Morwenna Evans takes a look at some of Greece's quieter island escapes
Dazzling-white buildings, creeping bougainvillea and sun draped beaches: the Greek islands are undeniably alluring, however, during peak season they can be marred by a dizzying overload of visitors. If you've grown weary of the pounding music on Mykonos or the beaches of Kavos packed with party-goers, try the simple beauty and charm of these Cycladic getaways.
Paros is the main hub for ferries departing further into the Cyclades or the Aegean Sea, and is often overlooked by island hoppers. However, once past the port of Parikia, you'll find a generous scattering of charming settlements proving this island should not just serve as a stop-over. The idyllic fishing village of Naoussa, provides mouth-wateringly fresh sea-food amid a variety of enticing cafés and restaurants. Visitors should try Mediterraneo Taverna Ouzerie, opposite the new marina.
Nestled further inland, among olive trees and pines, is the slower-paced, rural village of Lefkes. Wander around the Venetian architecture, before taking a peek at the glittering white marble of the village's Byzantine church.
Those looking for a little more solitude should hop on a ferry to neighbouring Antiparos. Take a boat ride around the island and explore untouched beaches.
This tiny craggy island is a paradisal retreat perfect for ramblers. Meander through the island's traffic-free capital, Hora, a medieval village tucked away amid the island's impervious looking cliffs. Walk the route beginning at the village's cemetery and ending at the hilltop church of Panagia. The church marks a stunning vantage point from which to take in the smouldering sunset.
Set sail and take a local boat to the cave of Chrysopilia. This stalagmite and stalactite laden cavern is said to be scarred with ancient inscriptions and previous traveller's scribbles – all
well worth a look. Once you get peckish, head to Nicolas' Place for proper Greek coffee and freshly prepared traditional dishes.
Those wanting to avoid tourist traps but are craving some bustle should spend a bit of time on the vibrant island of Syros. One of the only islands whose economy is not dependent on tourism, it offers a revealing slice of modern Greek culture (as well as an equally eye-opening slice of halva pie).
Ermoúpoli is a handsome capital, home to the august St George's cathedral which stands tall atop St George's hill. Conserve your energy during the day, perhaps sunning yourself on the beaches of Foínikas or Kini. As the sun's heat retreats, make your way up the narrow whitewashed streets to soak up some of the cathedral's majestic atmosphere, not to mention its superlative sunset views.

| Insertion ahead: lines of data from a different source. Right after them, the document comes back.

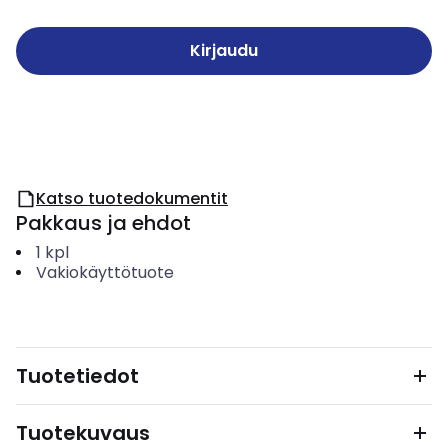
Kirjaudu
Katso tuotedokumentit
Pakkaus ja ehdot
1
kpl
Vakiokäyttötuote
Tuotetiedot
Tuotekuvaus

Just a short way across from Folegandros, the island of Sikinos is often overshadowed by glitzier nearby destinations. However, this isle boasts many more understated, yet equally alluring merits. The island's main port is Alopronoia, a crescent-shaped bay of white sand, few tourists, and fishing boats heavy with their catch. Here you can find organised kayaking trips to the stunning beach of Agios Nikolaos.
Venture to the endearing village of Hora – buses regularly brave the winding uphill road. The main square is lined with a handful of tavernas and the calm, un-hassled streets are captivating. As the sun goes down, continue westward from the village on foot until you come across an eerily beautiful ruined monastery. Its resplendent remains are believed to be those of a Roman Mausoleum from AD 3 that was converted into a Christian church during AD 7.
OK, so there's no real way to lose the crowds here. But this island is well worth the crush. The sunset is awe-inspiring, and the unique volcanic landscape is unrivalled in its powerful beauty. Santorini's popularity has bumped up prices as well as the number of luxury resorts – there are some spectacular hotels along the main drag, in the island's cliff-hugging capital Fira. Alternatively, staying just a 20 minute walk further from the centre will dramatically reduce costs and you're more likely to be able to haggle a cheaper rate.
To take a look at the landscape inland, rent a couple of scooters (wear the helmets –
the roads are very windy) and meander across the island's steep, zig-zagging roads. A particularly heavenly oasis after a hot morning's scoot comes in the form of Megalochori, one of the less visited and quainter of Santorini's villages. Tucked away in the shade is the bare-walled Feggera taverna, where you can quench your thirst and indulge in an extremely satisfying traditional spread. Head back to Fira when evening descends, grab a cold beer and watch the red sun set over the stunningly silhouetted volcano.